Avant ou après l’annonce
Comme chez Burne-Jones, les deux personnages ne se regardent pas. Il est vrai qu’il ne s’agit pas d’un dialogue : à la future mère, on ne demande pas son avis – elle est déjà enceinte par la voie naturelle – simplement d’écouter l’annonce. Les yeux d’Agar tournés vers le haut et la gauche, ainsi que la bouche close de l’ange, nous laissent dans l’ambiguité : soit l’annonce est imminente, soit elle vient d’avoir lieu.

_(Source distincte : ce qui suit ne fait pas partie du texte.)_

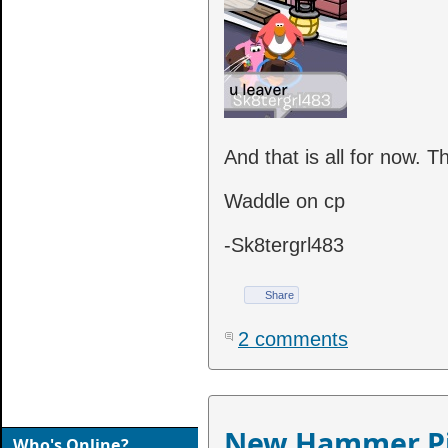
And that is all for now. T
Waddle on cp
-Sk8tergrl483
Share
2 comments
New Hammer Pi
Who's Online?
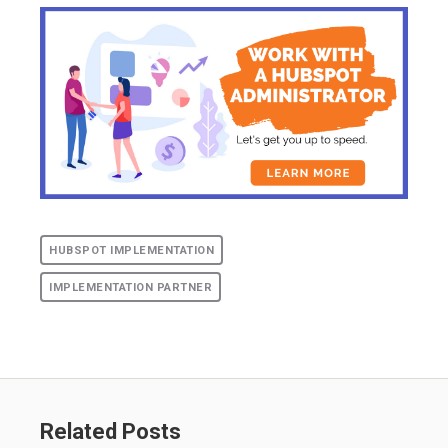
HUBSPOT IMPLEMENTATION
IMPLEMENTATION PARTNER
Related Posts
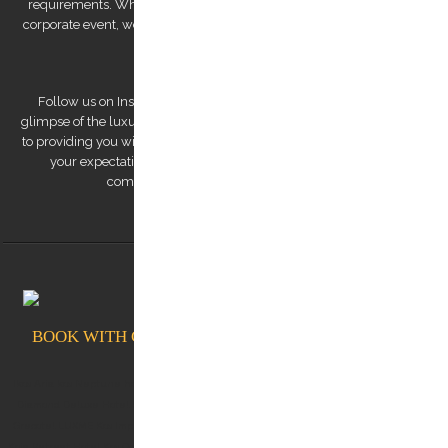
requirements. Whether you're looking for a romantic getaway or a
corporate event, we have the expertise to deliver a personalized and
unforgettable experience.
Follow us on Instagram to view our stunning pictures and get a
glimpse of the luxurious experiences we offer. Our team is dedicated
to providing you with a remarkable transfer experience that exceeds
your expectations. Trust us to make your trip to Kos Island a
comfortable, safe, and memorable one.
BOOK WITH CONFIDENCE AT KOSTRANSFERS.GR
Ikos Aria kos Neptune hotel kos White rock of kos Albergo Gelsomino Kos Aqua Blu Kos
Diamond Deluxe Hotel Kos Lango Hotel Kos Kos Aktis Hotel Kos Blue Lagoon City Kos
Grecotel LUXME Kos Imperial (Grecotel Kos Imperial Thalasso) Michelangelo Resort Kos
Koia Retreat Hotel Kos Oceanis Resort Kos Dimitra Hotel Kos Kos Junior Suites Kos Divine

A noter le mimétisme entre les gestes : les bras ballants de l’ange, et ceux d’Agar tenant les deux anses d’une lourde jarre.
Un trou et une corde
Au lieu d’une élégante margelle de marbre, le puits d’Agar se réduit à un anneau de pierres posés sur le sol, avec plusieurs entailles dûes au frottement des cordes. Ici, l’eau se remonte à la force des bras. Et impossible de savoir si Agar vient de hisser la jarre, ou est sur le point de la laisser filer.
Agar, où vas-tu?
Agar n’a répondu qu’à la moitié de la question de l’ange : où elle va, elle ne le dit pas. Mais en la plaçant au ras de l’orifice, et quasiment la corde au cou, Tissot suggère une réponse tragique : quelle autre issue, en plein désert, pour une servante perdue ?
L’annonce à Agar de Tissot recycle agréablement l’Annonciation de Burne-Jones, tout en en prenant le contre-pied sur plusieurs points : le désert brut au lieu de l’élégante maison, le trou dans la pierre à la place de la margelle de marbre, le foulard bleu-marine de la nomade, au lieu de la virginale robe à l’antique de la citadine.
Mais c’est surtout la jarre qui donne le ton : tenue à bout de bras, le col au niveau du bas-ventre d’Agar, elle souligne la présence pesante de l’enfant Ismaël ; et sa taille démesurée par rapport à l’orifice béant rappelle la malédiction des filles d’Eve : « tu enfanteras dans la douleur ».